В определениях богословия, вообще говоря, много путаницы. Готовясь к этому выступлению, я с удивлением увидел, что просто взять какое-то одно из определений, данных даже очень авторитетными авторами (иногда даже святыми отцами), невозможно, ибо иногда эти определения лишь дополняют друг друга, но иногда противоречат друг другу, иногда они слишком односторонни, а иногда слишком сильно обобщены и даже преувеличены.
Например, подчас противопоставляются определения богословия, опирающиеся исключительно или на опыт Богопознания, или на дар Богооткровения, иногда говорят (это из доклада владыки Каллиста), что богословие есть Премудрость и поэтому оно — Сам Иисус Христос (2, с. 86). Это красивое выражение, но, может быть, все-таки несколько преувеличенное. Или еще можно прочитать (у о. Александра Шмемана), что богословие есть высшее призвание (1, с. 3). Есть у того же епископа Каллиста и такое высказывание, что богословие — это всеобъемлющий образ жизни, ибо оно само по себе есть «всецелое преображение через вхождение Духа Святого» (2, с. 88).
Конечно, возможно, вне контекста эти и подобные им выражения покажутся странными, в контексте они иногда звучат мягче и, может быть, лишь усиливают мысль тех или иных авторов. Но как бы то ни было, сейчас все, видимо, согласятся с тем, что источником богословия являются вместе и Священное Писание, и Священное Предание, в том высшем смысле, в котором мы употребляем эти слова, а также вытекающий отсюда вероучительный и литургический опыт Церкви.
Родоначальниками систематического христианского богословия являются древнеалександрийские учителя Климент Александрийский и Ориген. Нельзя забывать, что самого слова «богословие» в Библии не существует. Это не библейское, а эллинское понятие, и это достаточно важно. «Потребность богословствовать родилась, — как пишет о. Александр Шмеман, — впервые в Александрии, но не только из желания защиты веры от ее врагов» (1, с. 19). Хотя заметим, что это, может быть, наиболее распространенная точка зрения, будто именно апологетическая цель здесь была главной и чуть ли не единственной побудительной причиной. Очень важно отметить, что это не только так. Потребность богословствовать в Церкви возникла прежде всего из внутреннего почина, из потребности внутренней духовной жизни, даже из необходимости ее, «из некоего богословского эроса» (там же), как иногда говорили святые отцы, склонные к личной, особенно к созерцательной мистике. Правда, тут, вероятно, надо было бы оттенить еще один момент, добавив третий церковный источник богословствования в Церкви. Конечно, оно родилось и из системы оглашения взрослых и подготовки для него катехизаторов. Не случайно же у истоков его стоят именно Климент Александрийский и Ориген (см. там же), то есть те, кто наиболее успешно возглавлял александрийскую школу катехетов.

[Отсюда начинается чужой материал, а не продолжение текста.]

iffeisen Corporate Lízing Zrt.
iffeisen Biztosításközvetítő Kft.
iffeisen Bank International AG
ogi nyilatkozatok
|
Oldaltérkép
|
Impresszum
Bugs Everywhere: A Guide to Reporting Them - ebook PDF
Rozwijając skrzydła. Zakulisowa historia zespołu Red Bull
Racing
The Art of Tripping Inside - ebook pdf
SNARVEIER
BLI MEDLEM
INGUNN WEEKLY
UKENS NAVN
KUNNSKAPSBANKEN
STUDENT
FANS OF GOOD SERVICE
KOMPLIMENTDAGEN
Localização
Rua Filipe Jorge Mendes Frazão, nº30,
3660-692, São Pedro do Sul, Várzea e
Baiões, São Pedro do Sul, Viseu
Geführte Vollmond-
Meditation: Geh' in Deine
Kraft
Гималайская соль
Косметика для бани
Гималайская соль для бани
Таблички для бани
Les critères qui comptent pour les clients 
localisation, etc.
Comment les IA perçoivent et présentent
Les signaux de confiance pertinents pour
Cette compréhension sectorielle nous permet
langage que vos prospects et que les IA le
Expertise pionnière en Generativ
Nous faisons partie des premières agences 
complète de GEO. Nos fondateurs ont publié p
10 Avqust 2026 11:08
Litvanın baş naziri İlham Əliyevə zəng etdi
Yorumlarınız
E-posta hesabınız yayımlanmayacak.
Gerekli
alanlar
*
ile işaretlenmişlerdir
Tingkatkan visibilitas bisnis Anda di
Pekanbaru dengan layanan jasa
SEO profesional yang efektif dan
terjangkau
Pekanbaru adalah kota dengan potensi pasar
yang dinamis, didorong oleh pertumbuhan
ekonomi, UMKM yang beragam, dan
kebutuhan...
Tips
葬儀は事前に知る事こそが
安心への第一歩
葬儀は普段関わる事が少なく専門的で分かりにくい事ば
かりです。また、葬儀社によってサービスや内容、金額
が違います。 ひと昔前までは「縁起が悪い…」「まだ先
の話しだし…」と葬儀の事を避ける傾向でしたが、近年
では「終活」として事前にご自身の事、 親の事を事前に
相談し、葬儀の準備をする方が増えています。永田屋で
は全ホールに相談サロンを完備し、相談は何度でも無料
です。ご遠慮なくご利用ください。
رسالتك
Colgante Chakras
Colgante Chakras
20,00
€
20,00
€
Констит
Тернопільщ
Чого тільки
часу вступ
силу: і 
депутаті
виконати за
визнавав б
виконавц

Христианская доктрина развивалась постепенно. Мы можем о ней говорить уже, наверное, с середины второго века. Она начинает развиваться с этого времени как система научения и как наука, но «фундаментом не только самого учения, но и литургического опыта в Церкви всегда остаются символ, Евангелие и апостольская преемственность» (1, с. 18). Впрочем, Церковь, как говорит о. Александр Шмеман, «когда-то жила и без писаного Евангелия, и без оформленной иерархии, но она никогда не оставалась без Евхаристии» (там же). Из этого он делает интересный для нас вывод, что «только через литургию можно вернуть и возродить богословие и церковное благочестие»(там же). Мы к этому могли бы добавить лишь одно — и через Крещение в его полноте, ибо Церковь никогда не жила и без Крещения, составляющего с Евхаристией единое таинство Просвещения.

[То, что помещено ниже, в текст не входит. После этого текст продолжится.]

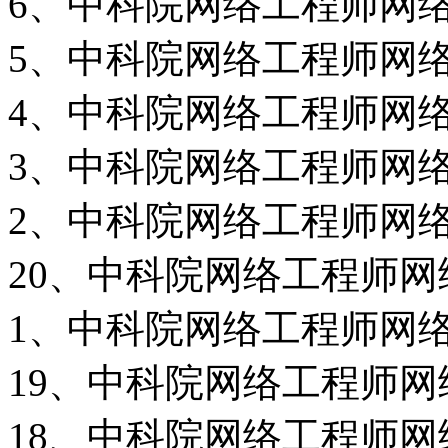
6、中科院网络工程师网络安
5、中科院网络工程师网络安
4、中科院网络工程师网络安
3、中科院网络工程师网络安
2、中科院网络工程师网络安
20、中科院网络工程师网络
1、中科院网络工程师网络安
19、中科院网络工程师网络
18、中科院网络工程师网络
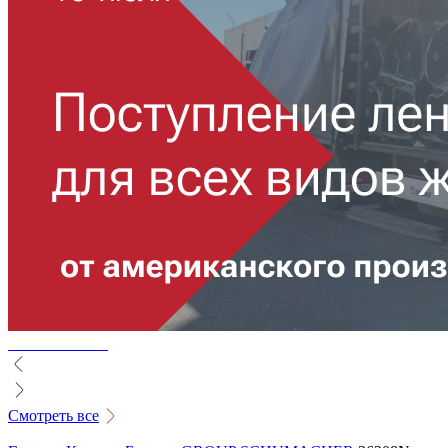
Смотреть все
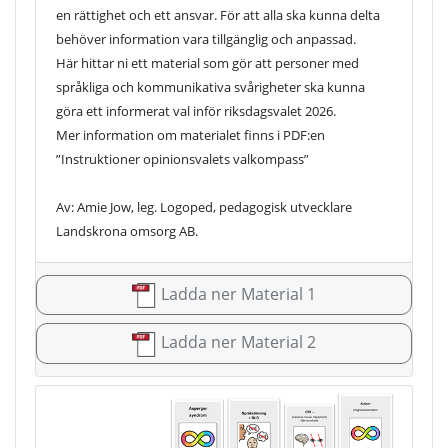
en rättighet och ett ansvar. För att alla ska kunna delta
behöver information vara tillgänglig och anpassad.
Här hittar ni ett material som gör att personer med
språkliga och kommunikativa svårigheter ska kunna
göra ett informerat val inför riksdagsvalet 2026.
Mer information om materialet finns i PDF:en
”Instruktioner opinionsvalets valkompass”
Av: Amie Jow, leg. Logoped, pedagogisk utvecklare
Landskrona omsorg AB.
Ladda ner Material 1
Ladda ner Material 2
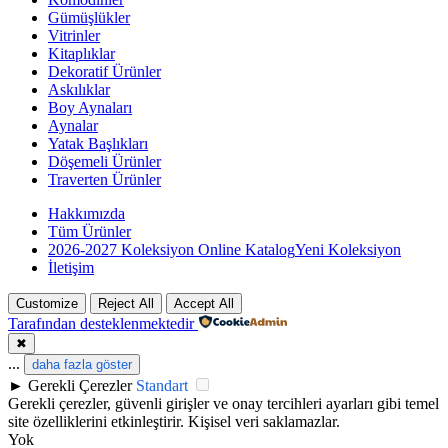
Gümüşlükler
Vitrinler
Kitaplıklar
Dekoratif Ürünler
Askılıklar
Boy Aynaları
Aynalar
Yatak Başlıkları
Döşemeli Ürünler
Traverten Ürünler
Hakkımızda
Tüm Ürünler
2026-2027 Koleksiyon Online Katalog
Yeni Koleksiyon
İletişim
Customize
Reject All
Accept All
Tarafından desteklenmektedir
✖
...
daha fazla göster
►
Gerekli Çerezler
Standart
Gerekli çerezler, güvenli girişler ve onay tercihleri ayarları gibi temel
site özelliklerini etkinleştirir. Kişisel veri saklamazlar.
Yok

В связи с этим встает проблема изучения и усвоения опыта святых отцов. Конечно, всем членам церкви кафолической традиции это очень понятно, и вряд ли кто-то будет спорить с тем, что наша вера и жизнь — отеческие в принципе. Но и здесь, по мнению о. Иоанна Мейендорфа, «следует всегда помнить, что Церковь определяет себя как Церковь апостольская, а не святоотеческая. Святым отцом почитается тот, кто в правильных (или, если употребить выражение св. Василия Великого, в «богоприличных») понятиях толкует апостольскую веру для своих современников. Такой человек ясно видит проблемы своего времени и проповедует христианство таким образом, чтобы разрешить эти проблемы, ответить на вопросы, противостоять заблуждениям. Четкая «юридическая» формулировка в таком случае невозможна: вся Церковь, все Предание служит критерием. Это отсутствие четких определений в каком-то смысле представляет большое неудобство — люди любят, чтобы их направляли, ими руководили, им указывали, как поступать и что думать. Возникновение папства в каком-то смысле можно рассматривать как проявление этого всеобщего желания четких правил, внешних критериев и рецептов истины (3, с. 9).
Святость святых отцов не означает, что они «были абсолютно безгрешны: один Бог без греха. Церковь никогда не считала безгрешность условием признания кого-то святым» (там же).
«Если мы считаем писания святых отцов Церкви свидетельством истины, нам следует пребывать с ними в духовной преемственности. Это отнюдь не означает, что мы должны слепо повторять все, что написано у святых отцов, а скорее предполагает усвоение некой внутренней логики, интуиции, последовательности развития святоотеческой мысли. На этом святом пути всегда существует опасность впасть в ересь, однако не следует забывать, что никакой человек, просто в силу своей человеческой ограниченности, не свободен от такой опасности, и что, с другой стороны, вполне еретиком является один лишь дьявол, раз и навсегда сказавший Богу «нет».
Как и все люди, отцы Церкви жили в конкретной исторической и культурной обстановке, и их писания были ответами на определенные вопросы, адресованные конкретным людям. А по поводу ереси повторим еще раз: в нашем падшем мире полной свободы от заблуждений не существует, и в каком-то смысле люди даже «имеют право» на заблуждения. Еретические утверждения можно отыскать у любого святого отца. Но не существует такого явления, как полный, абсолютный еретик… Только вера Церкви как единого целого, как сообщества верующих, объединенных и ведомых единым Духом, может «опознать» ересь, может провести границу между истиной и заблуждением, обеспечить те преемственность и постоянство христианской мысли во времени и пространстве, которые и составляют сущность церковного Предания» (3, с. 10–11).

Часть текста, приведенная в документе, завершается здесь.